Next, the module mounting portion 3 of the lower frame 35
The solar / heat hybrid module 5 is mounted so that the molding 17 is mounted on the module mounting portion 43 of the horizontal support lower frame 40 and 42, and the module mounting portion 37 of the vertical support lower frame 35 and the horizontal support Module mounting part 4 of lower frames 41 and 42
The solar cell module 6 and the cosmetic module 7 are mounted so that the moldings 30 and 32 are placed on the module 4. This allows
Each solar module having a different thickness can have the same surface height and can be integrally mounted.

At this time, the solar / heat hybrid module 5 and the solar cell module 6 are fitted into predetermined positions while connecting the modules. In particular, the solar / heat hybrid modules 5 must also connect the header tubes 23 of adjacent modules. For this purpose, both header tubes 23 are connected to each other by a rubber hose. Fix both ends of the hose with hose bands so that the liquid for heat collection does not leak. Then, the header pipe 23 and the heat storage tank 7 are connected by the inlet pipe 8 and the outlet pipe 9.

Then, as shown in FIG. 8, after the solar modules are inserted into the joints of the solar modules, the upper horizontal frame 46 is placed on a predetermined position from above, and the lower horizontal frames 40 to Screw on 42.

Lastly, the upper frame 47 is covered at a predetermined position from above, and is fixed to the lower frame 35 on the lower side with screws 48, thereby completing the mounting of each solar module. That is, each solar module is fixed by sandwiching the moldings 17, 30, 32 of each solar module from four sides with the upper and lower ridges 35, 40 to 42, 46, 47.

As described above, according to the first embodiment,
The solar / heat hybrid module 5 and the solar cell module 6 can be integrally mounted, and they can be mounted flush, so that a unified solar system can be constructed.

Further, since the solar / heat hybrid module 5 and the solar cell module 6 can be integrally mounted, workability can be improved.

FIG. 13 shows a modification of the first embodiment, in which a unit house is manufactured in advance at a factory, carried into a construction site, and attached to a roof of a building to form a roof surface. The solar module mounting structure 50 is integrally fixed to one roof panel 51 in advance. Even in this case, the same operation and effect as described above can be obtained. In addition, man-hours for construction at a building site of a house can be reduced by factory-production in advance.

FIG. 14 shows another modification of the first embodiment, in which a unit is manufactured in advance in a factory, carried into a construction site, and combined with another building unit to constitute a building. The above-mentioned solar module mounting structure 5 is integrally integrated with the roof unit 52 of the house 1 in advance.
0 is attached and fixed. Even in this case, the same operation and effect as described above can be obtained. In addition, the number of construction steps at the building site of a house can be reduced by producing the factory in advance in this way.

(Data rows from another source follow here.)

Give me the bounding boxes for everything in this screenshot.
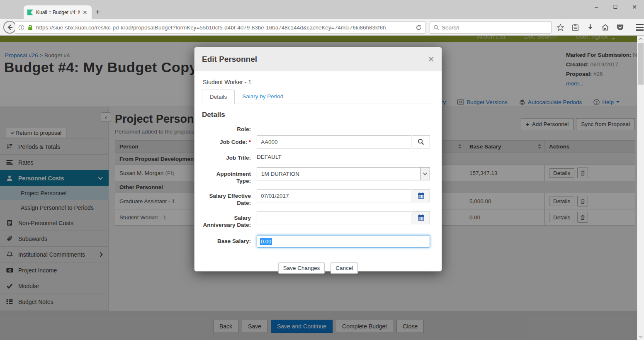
navbar-icons <box>556 21 644 34</box>
kuali-favicon-icon <box>27 9 34 16</box>
salary-anniversary-date-label: Salary Anniversary Date: <box>202 211 257 228</box>
reload-button[interactable] <box>412 22 425 33</box>
salary-effective-date-label: Salary Effective Date: <box>202 189 257 206</box>
salary-effective-date-input[interactable] <box>257 189 411 202</box>
salary-anniversary-date-calendar-button[interactable] <box>412 211 430 224</box>
url-text[interactable]: https://siue-sbx.kuali.co/res/kc-pd-krad… <box>36 24 412 31</box>
base-salary-input[interactable]: 0.00 <box>257 235 430 248</box>
appointment-type-label: Appointment Type: <box>202 167 257 185</box>
dialog-tabs: Details Salary by Period <box>202 90 434 104</box>
page-info-icon[interactable] <box>15 24 27 31</box>
home-icon[interactable] <box>600 21 610 34</box>
search-bar[interactable] <box>430 21 552 34</box>
dialog-header: Edit Personnel ✕ <box>194 47 442 71</box>
tab-title: Kuali :: Budget #4: My Budg <box>36 10 80 15</box>
save-changes-button[interactable]: Save Changes <box>278 262 325 274</box>
tab-close-icon[interactable]: ✕ <box>83 10 87 15</box>
dialog-subject: Student Worker - 1 <box>203 79 434 85</box>
role-value <box>257 126 430 133</box>
menu-hamburger-icon[interactable] <box>635 21 644 34</box>
window-close-button[interactable]: ✕ <box>625 0 644 14</box>
tab-salary-by-period[interactable]: Salary by Period <box>235 90 291 104</box>
edit-personnel-dialog: Edit Personnel ✕ Student Worker - 1 Deta… <box>194 47 442 272</box>
tab-details[interactable]: Details <box>202 90 235 104</box>
chevron-down-icon <box>420 168 430 180</box>
search-icon <box>433 24 439 30</box>
dialog-title: Edit Personnel <box>202 55 428 64</box>
cancel-button[interactable]: Cancel <box>331 262 358 274</box>
pocket-icon[interactable] <box>615 21 625 34</box>
https-lock-icon <box>27 24 36 31</box>
browser-titlebar: Kuali :: Budget #4: My Budg ✕ + – ☐ ✕ <box>0 0 644 19</box>
selected-text: 0.00 <box>260 238 272 245</box>
appointment-type-select[interactable]: 1M DURATION <box>257 167 430 180</box>
window-controls: – ☐ ✕ <box>587 0 644 14</box>
details-section-heading: Details <box>202 111 434 119</box>
browser-navbar: https://siue-sbx.kuali.co/res/kc-pd-krad… <box>0 19 644 36</box>
job-title-value: DEFAULT <box>257 153 282 160</box>
url-bar[interactable]: https://siue-sbx.kuali.co/res/kc-pd-krad… <box>15 21 425 34</box>
scrollbar-thumb[interactable] <box>638 43 644 85</box>
salary-anniversary-date-input[interactable] <box>257 211 411 224</box>
job-code-label: Job Code: * <box>202 135 257 148</box>
back-button[interactable] <box>3 21 16 34</box>
scroll-down-icon[interactable] <box>637 333 644 340</box>
reading-list-icon[interactable] <box>571 21 580 34</box>
new-tab-button[interactable]: + <box>95 7 100 17</box>
maximize-button[interactable]: ☐ <box>606 0 625 14</box>
dialog-body: Student Worker - 1 Details Salary by Per… <box>194 71 442 284</box>
screen: Kuali :: Budget #4: My Budg ✕ + – ☐ ✕ ht… <box>0 0 644 340</box>
required-asterisk: * <box>249 139 251 145</box>
dialog-close-icon[interactable]: ✕ <box>428 55 434 64</box>
bookmark-star-icon[interactable] <box>556 21 565 34</box>
job-code-input[interactable] <box>257 135 411 148</box>
base-salary-label: Base Salary: <box>202 235 257 248</box>
salary-effective-date-calendar-button[interactable] <box>412 189 430 202</box>
search-input[interactable] <box>442 24 548 31</box>
scroll-up-icon[interactable] <box>637 36 644 42</box>
page-scrollbar[interactable] <box>637 36 644 340</box>
job-title-label: Job Title: <box>202 153 257 161</box>
browser-tab[interactable]: Kuali :: Budget #4: My Budg ✕ <box>24 5 92 19</box>
job-code-lookup-button[interactable] <box>412 135 430 148</box>
role-label: Role: <box>202 126 257 133</box>
downloads-icon[interactable] <box>586 21 595 34</box>
minimize-button[interactable]: – <box>587 0 606 14</box>
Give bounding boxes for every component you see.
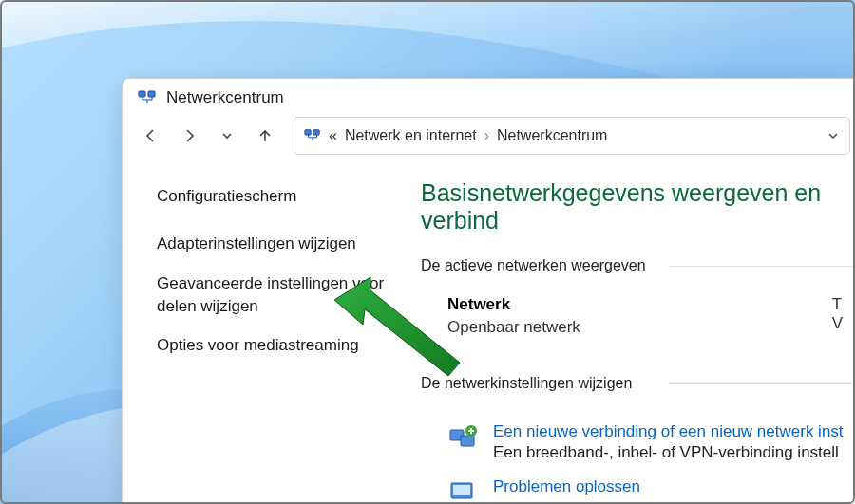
svg-rect-5 [461,436,474,446]
chevron-down-icon[interactable] [826,129,840,142]
back-button[interactable] [134,119,168,153]
page-heading: Basisnetwerkgegevens weergeven en verbin… [421,179,855,234]
up-button[interactable] [248,119,282,153]
svg-rect-1 [148,91,155,97]
cropped-right-text: T V [832,295,843,333]
content-area: Basisnetwerkgegevens weergeven en verbin… [417,164,855,504]
svg-rect-8 [453,485,470,495]
action-troubleshoot[interactable]: Problemen oplossen [421,468,855,504]
svg-rect-3 [314,130,319,135]
recent-locations-button[interactable] [210,119,244,153]
network-center-icon [304,127,321,144]
troubleshoot-icon [447,477,480,504]
sidebar-item-media-streaming[interactable]: Opties voor mediastreaming [157,334,394,357]
breadcrumb-ellipsis[interactable]: « [329,127,337,144]
sidebar: Configuratiescherm Adapterinstellingen w… [123,164,417,504]
network-name: Netwerk [447,295,855,314]
svg-rect-2 [305,130,311,135]
section-change-settings-label: De netwerkinstellingen wijzigen [421,375,855,392]
active-network-block: Netwerk Openbaar netwerk T V [421,295,855,337]
section-active-networks-label: De actieve netwerken weergeven [421,257,855,274]
chevron-right-icon: › [484,127,489,144]
new-connection-icon [447,422,480,455]
control-panel-home-link[interactable]: Configuratiescherm [157,187,417,206]
network-center-icon [138,88,157,107]
breadcrumb-item[interactable]: Netwerk en internet [345,127,477,144]
breadcrumb-item[interactable]: Netwerkcentrum [497,127,607,144]
nav-toolbar: « Netwerk en internet › Netwerkcentrum [123,111,855,164]
action-link[interactable]: Een nieuwe verbinding of een nieuw netwe… [493,422,844,441]
action-link[interactable]: Problemen oplossen [493,477,640,496]
action-desc: Een breedband-, inbel- of VPN-verbinding… [493,443,844,462]
svg-rect-0 [139,91,145,97]
window-title: Netwerkcentrum [166,88,284,107]
control-panel-window: Netwerkcentrum « Netwerk en internet › N… [122,78,855,504]
sidebar-item-adapter-settings[interactable]: Adapterinstellingen wijzigen [157,233,394,255]
sidebar-item-advanced-sharing[interactable]: Geavanceerde instellingen voor delen wij… [157,272,394,318]
action-new-connection[interactable]: Een nieuwe verbinding of een nieuw netwe… [421,413,855,468]
window-body: Configuratiescherm Adapterinstellingen w… [123,164,855,504]
titlebar: Netwerkcentrum [123,79,855,111]
network-type: Openbaar netwerk [447,318,855,337]
address-bar[interactable]: « Netwerk en internet › Netwerkcentrum [294,117,850,155]
forward-button[interactable] [172,119,206,153]
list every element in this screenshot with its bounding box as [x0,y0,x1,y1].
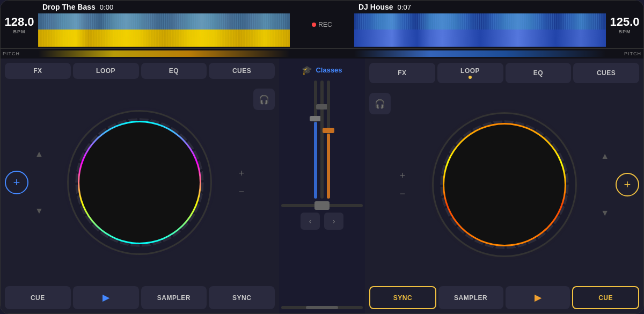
headphone-icon: 🎧 [259,94,269,105]
left-plus-minus: + − [234,166,249,199]
right-track-name: DJ House [358,3,393,11]
glow-ring-cyan [86,129,193,236]
left-bottom-buttons: CUE ▶ SAMPLER SYNC [5,286,275,309]
left-sampler-button[interactable]: SAMPLER [141,286,207,309]
left-plus-btn[interactable]: + [234,166,249,181]
pitch-vert-track [320,81,324,199]
pitch-row: PITCH PITCH [1,49,643,59]
right-tab-cues[interactable]: CUES [573,63,639,83]
left-waveform-canvas [38,13,290,48]
right-waveform-top [354,13,606,30]
classes-icon: 🎓 [302,65,312,75]
center-pitch-fader [320,81,324,199]
nav-right-button[interactable]: › [324,213,343,230]
right-arrow-down[interactable]: ▼ [598,206,611,220]
waveform-section: 128.0 BPM Drop The Bass 0:00 REC DJ Hous… [1,1,643,49]
right-tab-loop[interactable]: LOOP [437,63,503,83]
right-sync-button[interactable]: SYNC [369,286,436,309]
crossfader-track [281,204,363,207]
crossfader-area [281,202,363,209]
right-waveform: DJ House 0:07 [354,1,606,48]
right-minus-btn[interactable]: − [395,186,410,201]
left-tab-cues[interactable]: CUES [209,63,275,79]
left-tabs-row: FX LOOP EQ CUES [5,63,275,79]
right-glow-ring-5 [482,162,527,207]
rec-dot [312,23,316,27]
left-waveform-bottom [38,30,290,47]
vinyl-ring-1 [91,134,188,231]
pitch-vert-handle[interactable] [316,104,328,109]
left-turntable-inner [75,118,204,247]
right-pitch-label: PITCH [624,51,641,56]
crossfader-handle[interactable] [314,201,330,210]
right-glow-ring-1 [451,131,558,238]
left-vol-handle[interactable] [310,116,321,121]
left-sync-button[interactable]: SYNC [209,286,275,309]
right-sampler-button[interactable]: SAMPLER [438,286,503,309]
left-add-button[interactable]: + [5,171,28,194]
right-vol-track [327,81,330,199]
left-turntable[interactable] [75,118,204,247]
right-glow-ring-2 [459,139,550,230]
left-waveform-top [38,13,290,30]
right-waveform-bottom [354,30,606,47]
right-bpm-value: 125.0 [610,15,639,29]
chevron-right-icon: › [333,217,335,225]
left-vol-fill [314,122,317,199]
left-track-name: Drop The Bass [42,3,96,11]
left-track-bar: Drop The Bass 0:00 [38,1,290,13]
center-mixer: 🎓 Classes [279,59,365,313]
left-tab-eq[interactable]: EQ [141,63,207,79]
left-arrow-up[interactable]: ▲ [33,147,46,161]
left-cue-button[interactable]: CUE [5,286,71,309]
right-headphone-btn[interactable]: 🎧 [369,93,391,114]
left-deck: FX LOOP EQ CUES + ▲ ▼ [1,59,279,313]
right-bpm-label: BPM [619,29,631,34]
right-turntable-container [414,120,594,249]
nav-left-button[interactable]: ‹ [301,213,320,230]
left-play-button[interactable]: ▶ [73,286,139,309]
rec-indicator: REC [312,21,332,28]
right-plus-minus: + − [395,168,410,201]
right-bottom-buttons: SYNC SAMPLER ▶ CUE [369,286,639,309]
right-play-button[interactable]: ▶ [506,286,570,309]
right-vol-fader [327,81,330,199]
left-tab-loop[interactable]: LOOP [73,63,139,79]
left-arrow-down[interactable]: ▼ [33,204,46,218]
right-deck-controls: 🎧 + − [369,86,639,283]
vinyl-ring-2 [102,145,177,220]
right-add-button[interactable]: + [616,173,639,196]
glow-ring-magenta [94,137,185,228]
right-glow-ring-3 [467,147,542,222]
right-tab-fx[interactable]: FX [369,63,435,83]
left-minus-btn[interactable]: − [234,184,249,199]
scrollbar[interactable] [281,306,363,309]
right-tab-eq[interactable]: EQ [506,63,572,83]
right-tabs-row: FX LOOP EQ CUES [369,63,639,83]
left-track-time: 0:00 [100,3,113,11]
right-track-time: 0:07 [398,3,411,11]
left-bpm: 128.0 BPM [1,1,38,48]
right-vol-fill [327,134,330,199]
left-waveform: Drop The Bass 0:00 [38,1,290,48]
right-plus-btn[interactable]: + [395,168,410,183]
right-pitch-track [354,50,606,57]
right-center-dot [499,179,510,190]
rec-label: REC [318,21,332,28]
left-turntable-gem [123,166,156,199]
right-deck: FX LOOP EQ CUES 🎧 + − [365,59,643,313]
right-vol-handle[interactable] [323,128,334,133]
right-arrow-up[interactable]: ▲ [598,149,611,163]
right-cue-button[interactable]: CUE [572,286,639,309]
right-turntable[interactable] [440,120,569,249]
left-pitch-track [38,50,290,57]
classes-button[interactable]: 🎓 Classes [297,63,346,77]
left-vol-fader [314,81,317,199]
right-turntable-inner [440,120,569,249]
left-vol-track [314,81,317,199]
scrollbar-thumb [306,306,339,309]
left-tab-fx[interactable]: FX [5,63,71,79]
right-side-arrows: ▲ ▼ [598,149,611,220]
left-side-arrows: ▲ ▼ [33,147,46,218]
left-headphone-btn[interactable]: 🎧 [253,89,275,110]
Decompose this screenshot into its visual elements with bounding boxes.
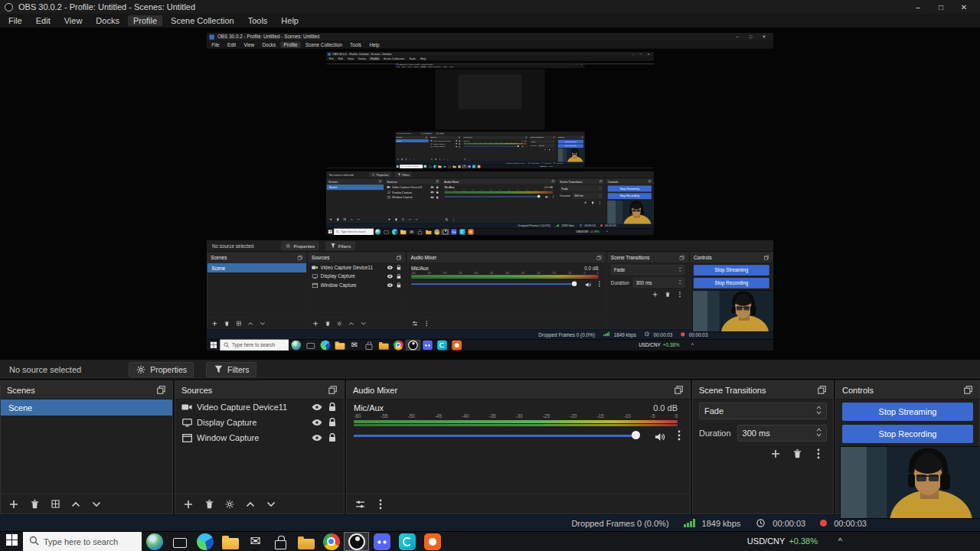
meter-tick: -40 — [462, 413, 469, 419]
source-row[interactable]: Display Capture — [175, 415, 344, 430]
visibility-eye-icon[interactable] — [312, 402, 322, 412]
taskbar-red-app-icon — [449, 340, 464, 350]
taskbar-teal-app-icon[interactable] — [394, 532, 420, 551]
add-scene-button[interactable] — [8, 499, 19, 510]
red-app-icon — [477, 165, 480, 168]
menu-tools[interactable]: Tools — [243, 15, 273, 26]
taskbar-task-view-icon[interactable] — [167, 532, 192, 551]
source-name: Window Capture — [197, 433, 307, 442]
dock-popout-icon[interactable] — [962, 385, 973, 396]
scenes-toolbar — [1, 494, 172, 514]
taskbar-obs-icon[interactable] — [344, 532, 369, 551]
meter-tick: -25 — [543, 413, 550, 419]
properties-button[interactable]: Properties — [129, 362, 194, 377]
window-buttons: – □ ✕ — [906, 3, 975, 11]
menu-docks[interactable]: Docks — [90, 15, 125, 26]
filters-button[interactable]: Filters — [206, 362, 256, 377]
menu-help[interactable]: Help — [276, 15, 304, 26]
remove-transition-button[interactable] — [792, 448, 802, 459]
status-bar-right: Dropped Frames 0 (0.0%) 1849 kbps 00:00:… — [571, 515, 867, 531]
menu-profile[interactable]: Profile — [128, 15, 162, 26]
mixer-menu-button[interactable] — [375, 499, 386, 510]
controls-title: Controls — [842, 386, 874, 395]
mixer-toolbar — [347, 494, 690, 514]
lock-icon[interactable] — [327, 402, 338, 412]
duration-input[interactable]: 300 ms — [737, 425, 827, 442]
volume-slider-track[interactable] — [354, 435, 635, 437]
taskbar-search[interactable]: Type here to search — [23, 532, 142, 551]
stop-recording-button[interactable]: Stop Recording — [842, 425, 973, 443]
add-source-button[interactable] — [183, 499, 194, 510]
taskbar-file-explorer-icon[interactable] — [217, 532, 243, 551]
lock-icon[interactable] — [327, 417, 338, 428]
nested-obs-screenshot: OBS 30.0.2 - Profile: Untitled - Scenes:… — [326, 52, 654, 235]
audio-mixer-title: Audio Mixer — [353, 386, 397, 395]
taskbar-red-app-icon[interactable] — [420, 532, 445, 551]
taskbar-mail-icon: ✉ — [347, 340, 361, 350]
task-view-icon — [173, 538, 187, 548]
channel-menu-icon[interactable] — [678, 430, 681, 444]
speaker-icon[interactable] — [655, 431, 665, 445]
dock-popout-icon[interactable] — [327, 385, 338, 396]
add-transition-button[interactable] — [770, 448, 781, 459]
dock-popout-icon[interactable] — [155, 385, 166, 396]
move-scene-down-button[interactable] — [91, 499, 102, 510]
menu-view[interactable]: View — [59, 15, 88, 26]
volume-meter-2 — [354, 424, 678, 426]
move-scene-up-button[interactable] — [70, 499, 81, 510]
source-properties-button[interactable] — [224, 499, 235, 510]
meter-tick: -5 — [651, 413, 655, 419]
tray-expand-chevron[interactable]: ^ — [838, 531, 842, 551]
taskbar-edge-icon[interactable] — [192, 532, 217, 551]
remove-source-button[interactable] — [204, 499, 214, 510]
mail-icon: ✉ — [349, 340, 359, 350]
source-row[interactable]: Window Capture — [175, 430, 344, 445]
taskbar-store-icon[interactable] — [268, 532, 293, 551]
scene-transitions-title: Scene Transitions — [699, 386, 766, 395]
remove-scene-button[interactable] — [29, 499, 40, 510]
channel-level: 0.0 dB — [653, 403, 678, 412]
volume-slider-handle[interactable] — [632, 431, 640, 439]
meter-tick: 0 — [675, 413, 678, 419]
menu-file[interactable]: File — [3, 15, 28, 26]
move-source-down-button[interactable] — [266, 499, 276, 510]
close-button[interactable]: ✕ — [952, 3, 975, 11]
discord-icon — [374, 533, 390, 550]
minimize-button[interactable]: – — [906, 3, 929, 11]
folder-icon — [452, 166, 456, 168]
task-view-icon — [306, 343, 314, 348]
transition-menu-button[interactable] — [813, 448, 824, 459]
taskbar-discord-icon[interactable] — [369, 532, 394, 551]
lock-icon[interactable] — [327, 432, 338, 443]
menu-edit[interactable]: Edit — [31, 15, 56, 26]
folder-icon — [298, 539, 315, 549]
advanced-audio-button[interactable] — [354, 499, 365, 510]
display-icon — [181, 417, 192, 428]
transition-select[interactable]: Fade — [699, 403, 827, 419]
maximize-button[interactable]: □ — [929, 3, 952, 11]
dock-popout-icon[interactable] — [673, 385, 684, 396]
taskbar-chrome-icon[interactable] — [318, 532, 344, 551]
volume-slider-row — [354, 430, 684, 441]
no-source-label: No source selected — [9, 365, 81, 374]
visibility-eye-icon[interactable] — [312, 432, 322, 443]
properties-label: Properties — [150, 365, 187, 374]
taskbar-obs-icon — [406, 340, 420, 350]
scene-item[interactable]: Scene — [1, 399, 172, 416]
taskbar-weather-icon[interactable] — [142, 532, 167, 551]
taskbar-mail-icon[interactable]: ✉ — [243, 532, 268, 551]
stop-streaming-button[interactable]: Stop Streaming — [842, 403, 973, 421]
taskbar-folder-icon[interactable] — [293, 532, 318, 551]
scene-filters-button[interactable] — [50, 499, 60, 510]
menu-scene-collection[interactable]: Scene Collection — [165, 15, 240, 26]
start-button[interactable] — [0, 532, 23, 551]
move-source-up-button[interactable] — [245, 499, 256, 510]
taskbar-mail-icon: ✉ — [407, 229, 416, 235]
preview-area[interactable]: OBS 30.0.2 - Profile: Untitled - Scenes:… — [0, 28, 980, 360]
currency-ticker[interactable]: USD/CNY +0.38% — [747, 531, 818, 551]
visibility-eye-icon[interactable] — [312, 417, 322, 428]
nested-obs-window: OBS 30.0.2 - Profile: Untitled - Scenes:… — [207, 33, 773, 350]
source-row[interactable]: Video Capture Device11 — [175, 399, 344, 415]
record-time: 00:00:03 — [834, 519, 867, 528]
dock-popout-icon[interactable] — [816, 385, 827, 396]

FIGS. 15 and 16 show another modification of the first embodiment, in which the molding 30 of the solar cell module 6 and the molding 32 of the cosmetic module 7 have different thicknesses. That is, the case where the cosmetic module 7 is made thinner than the solar cell module 6 is shown because the solar cell element 14 is not provided. In this case, furthermore, as shown in FIG. 15, a step-shaped horizontal support provided with a module mounting portion 43 for the solar / heat hybrid module 5 and a module mounting portion 49 for the cosmetic module 7. Frame 42,
In addition, as shown in the figure, a step-shaped horizontal support lower frame 42 having a module mounting portion 44 for the solar cell module 6 and a module mounting portion 49 for the cosmetic module 7 is prepared.

[0049]

Second Embodiment FIGS. 17 to 23 show a second embodiment of the present invention. Note that the same or equivalent parts as those in the first embodiment are described with the same reference numerals.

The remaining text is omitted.